Taslitzky, artiste et compagnon de route du PCF

Par Itzhak Goldberg · Le Journal des Arts

Le 27 avril 2022 - 547 mots

Il a su retranscrire les drames du XXe siècle.

Roubaix. Ainsi va la vie de Boris Taslitzky (1911-2005), l’artiste que La Piscine présente sous le titre : « L’art en prise avec son temps ». Taslitzky perd son père – engagé volontaire et tué en 1915 – à l’âge de quatre ans. Des années plus tard, il est fait prisonnier durant l’Occupation et déporté pendant neuf mois à Buchenwald. « Toute ma vie a été influencée par les guerres et ça a déterminé pour une part énorme ma vie militante et ma vie d’artiste », écrit Taslitzky. Peu nombreux, en effet, sont les artistes dont l’existence et l’art restent aussi inséparables de l’histoire du XXe siècle. Certes, aucun artiste ne peut s’extraire de son contexte historique ; cependant, ils sont plus rares à soutenir ouvertement une cause sociale ou politique.

Des musées aussi s’engagent, car cette première exposition d’envergure de Boris Taslitzky, organisée par Alice Massé, conservatrice, et Bruno Gaudichon, directeur de La Piscine, s’inscrit dans une ligne éditoriale axée sur des artistes engagés politiquement, comme André Fougeron ou Jules Adler, précédemment exposés et illustrant la « connivence entre les messages esthétiques et sociétaux ».

Dessiner l’horreur

Le parcours suit les engagements de l’artiste qui, en 1933, adhère à l’Association des écrivains et artistes révolutionnaires, puis, en 1935, au Parti communiste français (PCF). Les grèves de 1936, les luttes contre le fascisme, la résistance et ses victimes, les emprisonnements politiques en France (Riom), la déportation à Buchenwald, Taslitzky est le témoin direct de tous ces événements. Les images dessinées dans le camp sont les plus bouleversantes. De deux manières différentes toutefois. D’une part, Le Petit Camp à Buchenwald (1945, voir ill.), de taille monumentale (300 x 500 cm), fait postérieurement d’après une maquette réalisée au camp, est une représentation terrifiante de l’horreur absolue, dans un style expressionniste. D’autre part, les dessins de ses camarades, réalisés au camp – Portrait de Julien Cain, Portrait de René Salme (1944) –, sont d’une retenue impressionnante, comme si Taslitzky cherchait à leur rendre une apparence humaine intacte, une manière pour lui de lutter contre la barbarie nazie.

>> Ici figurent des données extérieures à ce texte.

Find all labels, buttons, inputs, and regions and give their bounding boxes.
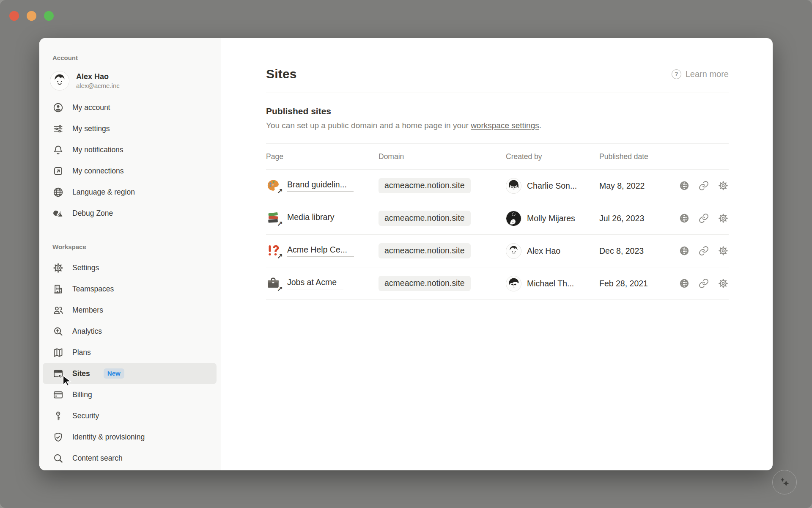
published-arrow-icon: ↗ xyxy=(277,188,283,195)
zoom-window-button[interactable] xyxy=(44,11,54,21)
palette-icon: ↗ xyxy=(266,178,281,193)
sliders-icon xyxy=(52,123,64,135)
sidebar-item-label: Plans xyxy=(72,348,91,357)
title-divider xyxy=(266,93,729,93)
row-actions xyxy=(670,278,729,289)
creator-name: Alex Hao xyxy=(527,246,560,256)
sidebar-item-label: Security xyxy=(72,412,99,420)
gear-icon xyxy=(52,262,64,274)
sidebar-item-label: Content search xyxy=(72,454,123,463)
ai-assistant-button[interactable] xyxy=(772,470,797,494)
sidebar-item-label: Analytics xyxy=(72,327,102,336)
copy-link-icon[interactable] xyxy=(698,245,709,257)
site-settings-gear-icon[interactable] xyxy=(717,180,729,192)
sidebar-item-label: My settings xyxy=(72,124,110,133)
domain-pill[interactable]: acmeacme.notion.site xyxy=(379,276,471,291)
sidebar-item-my-settings[interactable]: My settings xyxy=(43,118,217,139)
close-window-button[interactable] xyxy=(9,11,19,21)
page-link[interactable]: Acme Help Ce... xyxy=(287,245,354,257)
page-link[interactable]: Jobs at Acme xyxy=(287,277,343,289)
site-settings-gear-icon[interactable] xyxy=(717,245,729,257)
domain-cell: acmeacme.notion.site xyxy=(379,211,506,226)
globe-icon xyxy=(52,187,64,198)
page-cell: ↗Jobs at Acme xyxy=(266,276,379,291)
charlie-avatar xyxy=(506,178,521,194)
sidebar-item-language-region[interactable]: Language & region xyxy=(43,181,217,203)
domain-cell: acmeacme.notion.site xyxy=(379,243,506,258)
sidebar-item-settings[interactable]: Settings xyxy=(43,257,217,278)
published-arrow-icon: ↗ xyxy=(277,220,283,228)
learn-more-link[interactable]: ? Learn more xyxy=(672,69,729,79)
sidebar-item-label: Teamspaces xyxy=(72,285,114,294)
sidebar-item-debug-zone[interactable]: Debug Zone xyxy=(43,203,217,224)
site-row: ↗Acme Help Ce...acmeacme.notion.siteAlex… xyxy=(266,235,729,267)
credit-card-icon xyxy=(52,389,64,401)
sidebar-item-identity-provisioning[interactable]: Identity & provisioning xyxy=(43,426,217,448)
description-period: . xyxy=(539,121,541,130)
app-window: Account Alex Hao alex@acme.inc My accoun… xyxy=(0,0,812,508)
sidebar-item-billing[interactable]: Billing xyxy=(43,384,217,405)
sidebar-item-members[interactable]: Members xyxy=(43,299,217,321)
column-header-published-date: Published date xyxy=(599,152,670,161)
sidebar-item-label: Billing xyxy=(72,390,92,399)
minimize-window-button[interactable] xyxy=(27,11,36,21)
copy-link-icon[interactable] xyxy=(698,213,709,224)
site-settings-gear-icon[interactable] xyxy=(717,213,729,224)
view-site-globe-icon[interactable] xyxy=(678,213,690,224)
exclamation-question-icon: ↗ xyxy=(266,243,281,258)
sidebar-item-label: Language & region xyxy=(72,188,135,197)
page-cell: ↗Brand guidelin... xyxy=(266,178,379,193)
sidebar-item-sites[interactable]: SitesNew xyxy=(43,363,217,384)
published-date: May 8, 2022 xyxy=(599,181,670,191)
sidebar-item-my-account[interactable]: My account xyxy=(43,97,217,118)
sidebar-item-label: Debug Zone xyxy=(72,209,113,218)
workspace-settings-link[interactable]: workspace settings xyxy=(471,121,539,130)
domain-pill[interactable]: acmeacme.notion.site xyxy=(379,243,471,258)
view-site-globe-icon[interactable] xyxy=(678,245,690,257)
search-icon xyxy=(52,453,64,464)
sidebar-item-plans[interactable]: Plans xyxy=(43,342,217,363)
sidebar-item-my-connections[interactable]: My connections xyxy=(43,160,217,181)
settings-dialog: Account Alex Hao alex@acme.inc My accoun… xyxy=(39,38,773,470)
sidebar-item-label: My connections xyxy=(72,167,124,176)
copy-link-icon[interactable] xyxy=(698,278,709,289)
page-link[interactable]: Brand guidelin... xyxy=(287,180,354,192)
published-date: Jul 26, 2023 xyxy=(599,214,670,223)
domain-pill[interactable]: acmeacme.notion.site xyxy=(379,178,471,193)
alex-avatar xyxy=(506,243,521,259)
user-name: Alex Hao xyxy=(76,72,120,82)
published-sites-description: You can set up a public domain and a hom… xyxy=(266,120,729,131)
published-sites-table: PageDomainCreated byPublished date ↗Bran… xyxy=(266,143,729,300)
creator-name: Molly Mijares xyxy=(527,214,575,223)
sidebar-item-security[interactable]: Security xyxy=(43,405,217,426)
published-date: Dec 8, 2023 xyxy=(599,246,670,256)
published-arrow-icon: ↗ xyxy=(277,253,283,260)
building-icon xyxy=(52,283,64,295)
person-circle-icon xyxy=(52,102,64,113)
members-icon xyxy=(52,305,64,316)
domain-cell: acmeacme.notion.site xyxy=(379,276,506,291)
sidebar-item-teamspaces[interactable]: Teamspaces xyxy=(43,278,217,299)
page-title: Sites xyxy=(266,67,297,81)
creator-name: Michael Th... xyxy=(527,279,574,288)
site-settings-gear-icon[interactable] xyxy=(717,278,729,289)
sidebar-spacer xyxy=(39,224,221,242)
created-by-cell: Michael Th... xyxy=(506,276,599,291)
published-sites-heading: Published sites xyxy=(266,106,729,116)
workspace-section-header: Workspace xyxy=(39,242,221,252)
sidebar-user[interactable]: Alex Hao alex@acme.inc xyxy=(39,68,221,93)
key-icon xyxy=(52,410,64,422)
sites-panel: Sites ? Learn more Published sites You c… xyxy=(221,38,773,470)
page-link[interactable]: Media library xyxy=(287,212,341,224)
molly-avatar xyxy=(506,211,521,226)
sidebar-item-analytics[interactable]: Analytics xyxy=(43,321,217,342)
view-site-globe-icon[interactable] xyxy=(678,180,690,192)
copy-link-icon[interactable] xyxy=(698,180,709,192)
row-actions xyxy=(670,245,729,257)
sidebar-item-content-search[interactable]: Content search xyxy=(43,448,217,469)
created-by-cell: Alex Hao xyxy=(506,243,599,259)
sidebar-item-my-notifications[interactable]: My notifications xyxy=(43,139,217,160)
view-site-globe-icon[interactable] xyxy=(678,278,690,289)
domain-pill[interactable]: acmeacme.notion.site xyxy=(379,211,471,226)
books-icon: ↗ xyxy=(266,211,281,226)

À son retour en France, il devient illustrateur pour de nombreux journaux, il peint également des mineurs rencontrés pendant un reportage à Denain (Nord) (Les Délégués, 1947). À l’instar de Gustave Courbet ou d’Honoré Daumier, c’est toute la fierté de l’univers ouvrier qu’expriment ses personnages. Sensible à l’oppression de la colonisation, Taslitzky, à la demande du PCF, fait un séjour en Algérie. Les croquis qu’il en rapporte, donnent lieu à des peintures d’un romantisme exalté, à l’instar d’un Eugène Delacroix (Tremblement de terre à l’Orléansville, 1954).

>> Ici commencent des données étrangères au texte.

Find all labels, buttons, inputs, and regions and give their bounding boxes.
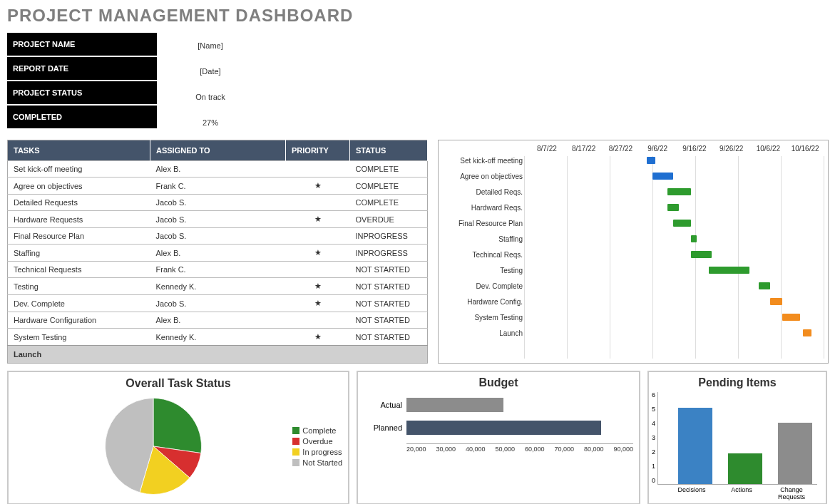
gantt-bar <box>709 267 750 274</box>
cell-task: Set kick-off meeting <box>8 161 150 178</box>
cell-task: Dev. Complete <box>8 295 150 312</box>
cell-assigned: Frank C. <box>150 262 286 278</box>
cell-task: Technical Requests <box>8 262 150 278</box>
gantt-bar <box>782 314 800 321</box>
axis-tick: 80,000 <box>584 446 604 453</box>
table-row[interactable]: Hardware Configuration Alex B. NOT START… <box>8 312 428 329</box>
gantt-bar <box>759 282 771 289</box>
meta-value-status: On track <box>157 84 264 110</box>
table-row[interactable]: Technical Requests Frank C. NOT STARTED <box>8 262 428 278</box>
cell-task: Final Resource Plan <box>8 228 150 245</box>
gantt-row: Set kick-off meeting <box>443 153 824 168</box>
gantt-label: Set kick-off meeting <box>443 157 528 165</box>
gantt-row: Hardward Reqs. <box>443 200 824 215</box>
table-row[interactable]: Dev. Complete Jacob S. ★ NOT STARTED <box>8 295 428 312</box>
legend-item: Complete <box>292 426 342 435</box>
legend-item: Overdue <box>292 437 342 446</box>
cell-status: COMPLETE <box>350 195 428 211</box>
cell-priority <box>286 228 350 245</box>
gantt-label: Agree on objectives <box>443 173 528 180</box>
table-row[interactable]: Detailed Requests Jacob S. COMPLETE <box>8 195 428 211</box>
meta-value-date: [Date] <box>157 58 264 84</box>
axis-tick: 6 <box>645 392 655 398</box>
gantt-label: Final Resource Plan <box>443 220 528 227</box>
cell-task: Hardware Requests <box>8 211 150 228</box>
cell-assigned: Kennedy K. <box>150 278 286 295</box>
gantt-bar <box>667 188 691 195</box>
table-row[interactable]: Final Resource Plan Jacob S. INPROGRESS <box>8 228 428 245</box>
gantt-date: 8/17/22 <box>565 145 603 153</box>
cell-task: Agree on objectives <box>8 178 150 195</box>
cell-priority <box>286 262 350 278</box>
cell-status: OVERDUE <box>350 211 428 228</box>
cell-assigned: Alex B. <box>150 312 286 329</box>
axis-tick: 1 <box>645 463 655 470</box>
table-row[interactable]: Agree on objectives Frank C. ★ COMPLETE <box>8 178 428 195</box>
axis-tick: 50,000 <box>495 446 515 453</box>
gantt-row: System Testing <box>443 309 824 325</box>
axis-tick: 2 <box>645 449 655 456</box>
gantt-row: Testing <box>443 262 824 278</box>
th-task: TASKS <box>8 140 150 161</box>
cell-assigned: Frank C. <box>150 178 286 195</box>
budget-bar-row: Actual <box>364 398 633 412</box>
gantt-label: Testing <box>443 267 528 274</box>
budget-panel: Budget ActualPlanned 20,00030,00040,0005… <box>357 371 640 504</box>
budget-title: Budget <box>364 376 633 389</box>
gantt-bar <box>673 220 691 227</box>
pending-bar <box>678 408 712 485</box>
gantt-label: Launch <box>443 329 528 337</box>
axis-tick: 5 <box>645 406 655 413</box>
table-row[interactable]: Hardware Requests Jacob S. ★ OVERDUE <box>8 211 428 228</box>
legend-swatch <box>292 438 299 445</box>
gantt-label: Dev. Complete <box>443 282 528 290</box>
th-status: STATUS <box>350 140 428 161</box>
cell-assigned: Alex B. <box>150 161 286 178</box>
gantt-row: Final Resource Plan <box>443 215 824 231</box>
cell-priority: ★ <box>286 245 350 262</box>
cell-assigned: Jacob S. <box>150 195 286 211</box>
cell-priority <box>286 161 350 178</box>
gantt-chart: 8/7/228/17/228/27/229/6/229/16/229/26/22… <box>438 140 829 364</box>
gantt-date: 9/16/22 <box>676 145 713 153</box>
legend-label: Not Started <box>302 458 342 467</box>
gantt-date: 10/6/22 <box>750 145 787 153</box>
pending-bar <box>778 423 812 484</box>
table-row[interactable]: Staffing Alex B. ★ INPROGRESS <box>8 245 428 262</box>
cell-assigned: Jacob S. <box>150 295 286 312</box>
cell-assigned: Kennedy K. <box>150 329 286 346</box>
table-row[interactable]: Set kick-off meeting Alex B. COMPLETE <box>8 161 428 178</box>
gantt-label: Techincal Reqs. <box>443 251 528 259</box>
th-assigned: ASSIGNED TO <box>150 140 286 161</box>
budget-bar-label: Actual <box>364 401 406 409</box>
table-row[interactable]: System Testing Kennedy K. ★ NOT STARTED <box>8 329 428 346</box>
legend-label: Overdue <box>302 437 332 446</box>
budget-bar-label: Planned <box>364 423 406 432</box>
budget-bar <box>406 398 503 412</box>
legend-swatch <box>292 448 299 456</box>
cell-priority: ★ <box>286 329 350 346</box>
gantt-bar <box>667 204 680 211</box>
gantt-date: 9/6/22 <box>639 145 676 153</box>
gantt-date: 8/7/22 <box>528 145 565 153</box>
budget-bar <box>406 421 601 435</box>
cell-task: System Testing <box>8 329 150 346</box>
meta-label-completed: COMPLETED <box>7 106 157 130</box>
axis-label: Actions <box>724 486 759 500</box>
gantt-row: Hardware Config. <box>443 294 824 309</box>
cell-status: COMPLETE <box>350 178 428 195</box>
axis-tick: 0 <box>645 478 655 484</box>
gantt-bar <box>691 235 697 242</box>
axis-tick: 40,000 <box>466 446 486 453</box>
legend-swatch <box>292 427 299 434</box>
task-footer: Launch <box>8 346 428 364</box>
pending-panel: Pending Items 0123456 DecisionsActionsCh… <box>647 371 827 504</box>
cell-task: Hardware Configuration <box>8 312 150 329</box>
legend-swatch <box>292 459 299 466</box>
project-meta: PROJECT NAME REPORT DATE PROJECT STATUS … <box>7 33 833 135</box>
gantt-row: Launch <box>443 325 824 341</box>
cell-priority <box>286 195 350 211</box>
table-row[interactable]: Testing Kennedy K. ★ NOT STARTED <box>8 278 428 295</box>
axis-tick: 30,000 <box>436 446 456 453</box>
cell-status: NOT STARTED <box>350 262 428 278</box>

On peut préférer à cette imagerie chargée, qui frôle le pathos, les travaux plus tardifs, de 1965 à 1972, de magnifiques dessins des banlieues du nord-est parisien, la « ceinture rouge » (Bobigny, 27 mai, 1970). Ces œuvres poétiques, à la fois précises et concises, ne contiennent pas une sensation de trop.

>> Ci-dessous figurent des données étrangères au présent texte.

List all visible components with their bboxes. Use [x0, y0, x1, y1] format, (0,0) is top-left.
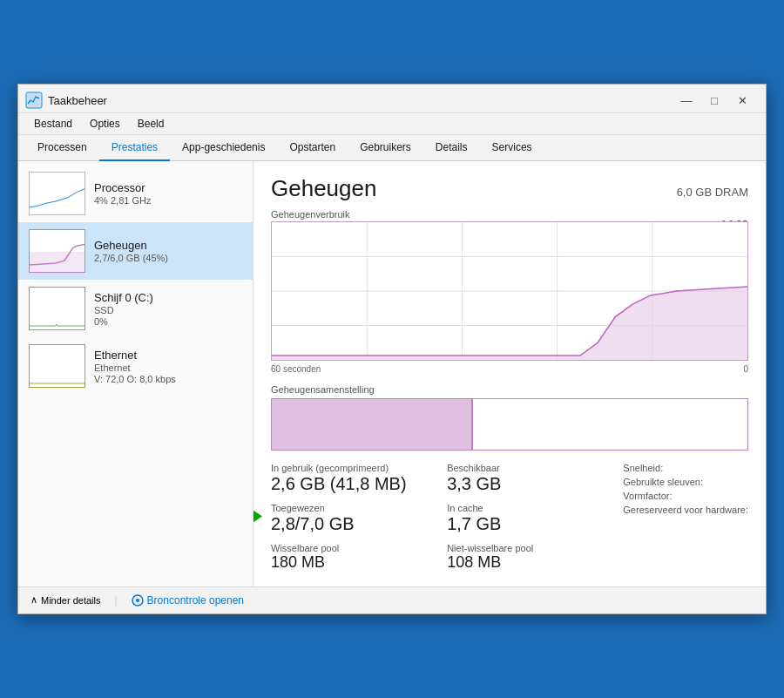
wisselbare-value: 180 MB	[271, 553, 433, 573]
snelheid-label: Snelheid:	[623, 463, 748, 473]
stat-beschikbaar: Beschikbaar 3,3 GB	[447, 463, 609, 494]
svg-marker-16	[253, 508, 262, 525]
toegewezen-value: 2,8/7,0 GB	[271, 513, 433, 534]
main-panel: Geheugen 6,0 GB DRAM Geheugenverbruik 6,…	[253, 161, 766, 586]
sidebar: Processor 4% 2,81 GHz Geheugen 2,7/6,0 G…	[18, 161, 253, 586]
minimize-button[interactable]: —	[673, 91, 700, 109]
niet-wisselbare-value: 108 MB	[447, 553, 609, 573]
schijf-detail1: SSD	[94, 305, 242, 315]
in-gebruik-label: In gebruik (gecomprimeerd)	[271, 463, 433, 473]
geheugen-thumbnail	[29, 229, 85, 273]
sidebar-item-ethernet[interactable]: Ethernet Ethernet V: 72,0 O: 8,0 kbps	[18, 337, 253, 395]
menu-beeld[interactable]: Beeld	[129, 115, 173, 132]
gebruikte-sleuven-label: Gebruikte sleuven:	[623, 477, 748, 487]
right-labels: Snelheid: Gebruikte sleuven: Vormfactor:…	[623, 463, 748, 573]
stats-row2: Toegewezen 2,8/7,0 GB In cache 1,7 GB	[271, 503, 609, 534]
schijf-detail2: 0%	[94, 316, 242, 327]
main-header: Geheugen 6,0 GB DRAM	[271, 175, 748, 202]
geheugen-name: Geheugen	[94, 239, 242, 252]
footer: ∧ Minder details | Broncontrole openen	[18, 586, 766, 613]
sidebar-item-processor[interactable]: Processor 4% 2,81 GHz	[18, 165, 253, 222]
window-title: Taakbeheer	[48, 94, 107, 107]
toegewezen-label: Toegewezen	[271, 503, 433, 513]
source-control-link[interactable]: Broncontrole openen	[132, 594, 244, 607]
stat-toegewezen: Toegewezen 2,8/7,0 GB	[271, 503, 433, 534]
tab-opstarten[interactable]: Opstarten	[277, 135, 348, 161]
svg-rect-2	[30, 173, 85, 215]
close-button[interactable]: ✕	[729, 91, 755, 109]
in-cache-label: In cache	[447, 503, 609, 513]
tab-processen[interactable]: Processen	[25, 135, 99, 161]
svg-rect-5	[30, 288, 85, 330]
sidebar-item-geheugen[interactable]: Geheugen 2,7/6,0 GB (45%)	[18, 222, 253, 280]
ethernet-detail1: Ethernet	[94, 363, 242, 373]
ethernet-name: Ethernet	[94, 349, 242, 362]
schijf-thumbnail	[29, 287, 85, 330]
ethernet-detail2: V: 72,0 O: 8,0 kbps	[94, 374, 242, 384]
composition-label: Geheugensamenstelling	[271, 384, 748, 395]
stat-wisselbare: Wisselbare pool 180 MB	[271, 543, 433, 573]
menu-bar: Bestand Opties Beeld	[18, 113, 766, 135]
chart-time-end: 0	[743, 364, 748, 374]
sidebar-item-schijf[interactable]: Schijf 0 (C:) SSD 0%	[18, 280, 253, 337]
stats-row1: In gebruik (gecomprimeerd) 2,6 GB (41,8 …	[271, 463, 609, 494]
source-control-label: Broncontrole openen	[147, 594, 244, 607]
geheugen-info: Geheugen 2,7/6,0 GB (45%)	[94, 239, 242, 263]
title-bar: Taakbeheer — □ ✕	[18, 85, 766, 113]
schijf-name: Schijf 0 (C:)	[94, 291, 242, 304]
chart-timeline: 60 seconden 0	[271, 364, 748, 374]
title-left: Taakbeheer	[25, 91, 107, 109]
ethernet-info: Ethernet Ethernet V: 72,0 O: 8,0 kbps	[94, 349, 242, 384]
processor-detail: 4% 2,81 GHz	[94, 195, 242, 206]
ethernet-thumbnail	[29, 344, 85, 388]
main-title: Geheugen	[271, 175, 376, 202]
in-gebruik-value: 2,6 GB (41,8 MB)	[271, 473, 433, 494]
comp-used	[272, 399, 471, 450]
stat-niet-wisselbare: Niet-wisselbare pool 108 MB	[447, 543, 609, 573]
tab-details[interactable]: Details	[423, 135, 480, 161]
comp-rest	[473, 399, 747, 450]
schijf-info: Schijf 0 (C:) SSD 0%	[94, 291, 242, 327]
content-area: Processor 4% 2,81 GHz Geheugen 2,7/6,0 G…	[18, 161, 766, 586]
app-icon	[25, 91, 43, 109]
stats-area: In gebruik (gecomprimeerd) 2,6 GB (41,8 …	[271, 463, 748, 573]
monitor-icon	[132, 594, 144, 607]
stat-in-gebruik: In gebruik (gecomprimeerd) 2,6 GB (41,8 …	[271, 463, 433, 494]
tab-app-geschiedenis[interactable]: App-geschiedenis	[170, 135, 277, 161]
memory-chart	[271, 221, 748, 361]
stats-row3: Wisselbare pool 180 MB Niet-wisselbare p…	[271, 543, 609, 573]
tab-services[interactable]: Services	[480, 135, 544, 161]
main-subtitle: 6,0 GB DRAM	[677, 186, 748, 199]
svg-point-18	[136, 599, 139, 602]
less-details-label: Minder details	[41, 595, 100, 606]
beschikbaar-value: 3,3 GB	[447, 473, 609, 494]
menu-bestand[interactable]: Bestand	[25, 115, 81, 132]
processor-name: Processor	[94, 181, 242, 194]
footer-separator: |	[114, 594, 117, 607]
tab-bar: Processen Prestaties App-geschiedenis Op…	[18, 135, 766, 161]
geheugen-detail: 2,7/6,0 GB (45%)	[94, 253, 242, 263]
chart-label: Geheugenverbruik	[271, 209, 748, 220]
processor-info: Processor 4% 2,81 GHz	[94, 181, 242, 206]
vormfactor-label: Vormfactor:	[623, 491, 748, 501]
composition-bar	[271, 398, 748, 451]
stat-in-cache: In cache 1,7 GB	[447, 503, 609, 534]
chart-time-start: 60 seconden	[271, 364, 321, 374]
less-details-button[interactable]: ∧ Minder details	[30, 594, 100, 606]
arrow-container	[253, 504, 262, 532]
tab-gebruikers[interactable]: Gebruikers	[348, 135, 423, 161]
maximize-button[interactable]: □	[701, 91, 727, 109]
niet-wisselbare-label: Niet-wisselbare pool	[447, 543, 609, 553]
svg-rect-6	[30, 345, 85, 388]
chevron-up-icon: ∧	[30, 594, 37, 606]
processor-thumbnail	[29, 172, 85, 215]
svg-marker-14	[272, 287, 747, 360]
tab-prestaties[interactable]: Prestaties	[99, 135, 170, 161]
window-controls: — □ ✕	[673, 91, 755, 109]
menu-opties[interactable]: Opties	[81, 115, 129, 132]
left-stats: In gebruik (gecomprimeerd) 2,6 GB (41,8 …	[271, 463, 609, 573]
green-arrow	[253, 504, 262, 530]
beschikbaar-label: Beschikbaar	[447, 463, 609, 473]
wisselbare-label: Wisselbare pool	[271, 543, 433, 553]
gereserveerd-label: Gereserveerd voor hardware:	[623, 505, 748, 515]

L’exposition se clôt sur une salle qui se veut un contrepoint contemporain, confié à Pierre Buraglio, un autre artiste engagé. Si le public connaît son travail comme celui d’Ernest Pignon-Ernest, la découverte sur ces cimaises est celle d’un peintre syrien, Najah Albukai (né en 1970) dont la bouleversante Ancienne Cage (2019) s’inscrit dans la tradition des « Désastres de la guerre » de Francisco de Goya.

Boris Taslitzky, l’art en prise avec son temps,
jusqu’au 29 mai, La Piscine, Musée d’art et d’industrie André-Diligent, 23, rue de l’Espérance, 59100 Roubaix.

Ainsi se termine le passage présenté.